And that brings me -- finally -- to the premise of this article, the future of the Philadelphia Phillies. It hinges in large part on what they do with Hamels. Here's what I'd propose moving forward if at the deadline things are still looking as bleak as they do today:
- Trade one of the big three pitchers for legitimate pieces that can replenish the farm system. If we're talking strictly for the benefit of the team moving forward, I'd trade Roy Halladay before Cliff Lee and Cole Hamels. He deserves to be on a winner anyway and has another year on his contract, at a solid $20 million. Unfortunately, Halladay is on the DL and his value is in proverbial crapper. But what if he returns after the All-Star break and looks like himself in the three or four starts he'll have before the trade deadline? What if you could get two good prospects for Doc? I know emotions are difficult to separate when it comes to making business decisions, but let's think objectively. Hell, to be perfectly honest, I'd probably trade Halladay and Hamels if the haul is satisfactory. Then again, Ruben Amaro has already said he's "not blowing this team up," and Hamels will fetch more in a deal than Halladay. Might as well keep Doc and see if he can return to form next year. If the team is terrible again, that's when his trade value will be appropriate.

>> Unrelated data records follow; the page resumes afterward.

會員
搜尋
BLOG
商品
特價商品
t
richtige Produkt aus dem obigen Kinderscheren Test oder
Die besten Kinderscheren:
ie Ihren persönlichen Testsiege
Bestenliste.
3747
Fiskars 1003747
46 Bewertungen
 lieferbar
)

*(No one is asking you to nuke the team entirely, Ruben. I figure Jimmy Rollins, Chase Utley, Ryan Howard, and Cliff Lee aren't going anywhere, for better or worse. Just sell off the parts that still have significant value. And no, I don't care what Jonathan Papelbon thinks.)
- Consider replacing Charlie Manuel with Ryne Sandberg. Amaro will let Manuel ride out 2012, but that doesn't mean he should be back for 2013. Charlie, like too many of his players, is past his prime. Sandberg deserves to be a big league manager and already should've been poached by now. I hope the Phillies don't screw up by letting Manuel stay beyond his expiration date and lose out on Sandberg as a result. Don't you agree it's time for a change at the top? That'll really mark the beginning of the next era. Listen, I love Charlie. I always will. He forever holds a special place in my heart for 2008, but it's not 2008 anymore. An affinity for his past accomplishments shouldn't interfere with what's best for the Phillies moving forward. Charlie's never exactly been an elite in-game tactician, and his flaws are magnified when the talent on the roster isn't top notch. It's so sad to listen to him in post game press conferences. This is a skipper without any idea how to right the ship, and like a good captain he's going down with it. Manuel, at 68, is the second-oldest manager in the league, behind only the Nationals' reborn Davey Johnson. It's time to give the 52-year old Sandberg, a Hall of Famer and original Phillies draft pick who was dealt away in one of the worst trades in franchise history, a chance to bring it all full circle.
Cole Hamels Sweepstakes
Cole Hamels is saying all the right things. He wants to stay in Philadelphia. He's open to the idea of returning in the offseason even if he gets traded, something which the fans and media alike are naively holding onto as a way to console themselves. I don't doubt Cole's sincerity, but you'll forgive me if I don't put any real stock in his words, especially in light of the stalemate in contract talks. Not extending Cole Hamels and having to trade him would be a striking blow to sentimentality. However, if he is able to bring back a collection of players that could help the future, then I'm more than willing to cut the chord. Recent reports state the Phillies are preparing one final "substantial" offer for Hamels, but honestly, a trade is probably the move that's best for the franchise; I liken it to a dividend reinvestment plan, which is how smart companies sustain and perpetuate success. Emotion must be taken out of the equation here, and it's time for people to confront the painful reality that surrounds the Phillies. This era is over, and it's time to start rebuilding in order to compete with the rest of the division that has passed them by. Using Hamels to get things going will considerably accelerate the process.
Team A: Texas Rangers
Ruben Amaro is going to ask Jon Daniels for Jurickson Profar. It's not going to happen, not even straight up (which I'd do without a moment's hesitation), and especially not without a guarantee from Cole Hamels that he'll sign an extension with the Rangers.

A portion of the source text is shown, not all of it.